Perhaps due to the growing interest in locally grown food, plot rental applications have spiked. Pierce says he now has a waiting list of 25-30 people for the 2014 season. Unfortunately, despite the demand for plots, the town is unable to expand the Community Garden footprint. “Based on a 1990’s study done for the Allen’s Meadow Committee, a decision was made to limit any further development in this area to promote natural meadow vegetation and wildlife,” says Pierce. 

True to its name, the Community Garden is a community, albeit a diverse one. It includes young parents, empty-nesters, husbands and wives, best friends, first-time gardeners and master gardeners like Sidas and Karl Westerland, who are always happy to share their gardening expertise with others.

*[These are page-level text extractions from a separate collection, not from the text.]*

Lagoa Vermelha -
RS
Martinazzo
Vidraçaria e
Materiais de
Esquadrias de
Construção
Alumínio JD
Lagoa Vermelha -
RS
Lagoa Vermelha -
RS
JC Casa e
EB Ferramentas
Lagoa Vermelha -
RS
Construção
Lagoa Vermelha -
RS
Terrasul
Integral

Despite their varied backgrounds, the gardeners all admit to loving the chance to get their hands dirty, grow things and lose themselves for a few hours in their plots.

For Beth Culnane, and her garden partner Kathy Hartigan, this summer will be their fourth one at the Community Garden. “In the spring, we decide together what we will plant; in the fall, we review what worked and what didn’t. We split everything, including the watering and any costs, fifty-fifty.  For Mother’s Day one year, even both our husbands jumped in to help out. Their gift to us was to put in the fencing,” Culnane said. “If I’m having a bad day, I’ll meet Kathy at the garden, we’ll weed, and I’ll feel better; it’s therapy. Plus I don’t even go to the produce section of the grocery store in the summer.”

For Anne and Chris McCann, renting a plot at the Community Garden was a way to get their children involved in gardening at a young age.  “Actually, our kids were required to help out,” laughs Anne, who’s renting her plot again for the fifth year. “My daughter Emily, now 13, loves to plant, and my 9-year old son, Christopher, loves to pick. They definitely  like and eat more vegetables since we started our garden; in fact, they’ll even eat salad made with lettuce we grow.”

Many of the gardeners harvest more than they or their families can consume, so some, like the McCanns, have started canning their produce. Others take their excess veggies to the Wilton Food Pantry, donate them to other organizations like Community Plates, or give them away to appreciative friends.

When working in their gardens, they are happy to chat with fellow gardeners, or talk to visitors who wander by. However, several point out that in the past few summers, vandalism and theft have become more of a problem; some are considering putting locks on their garden gates to keep out intruders. Many share the sentiment that it’s hard enough to deal with the uninvited animals, insects and weather issues that can wreck havoc on their plants, without having to worry about whether someone will take all their zucchini in the middle of the night.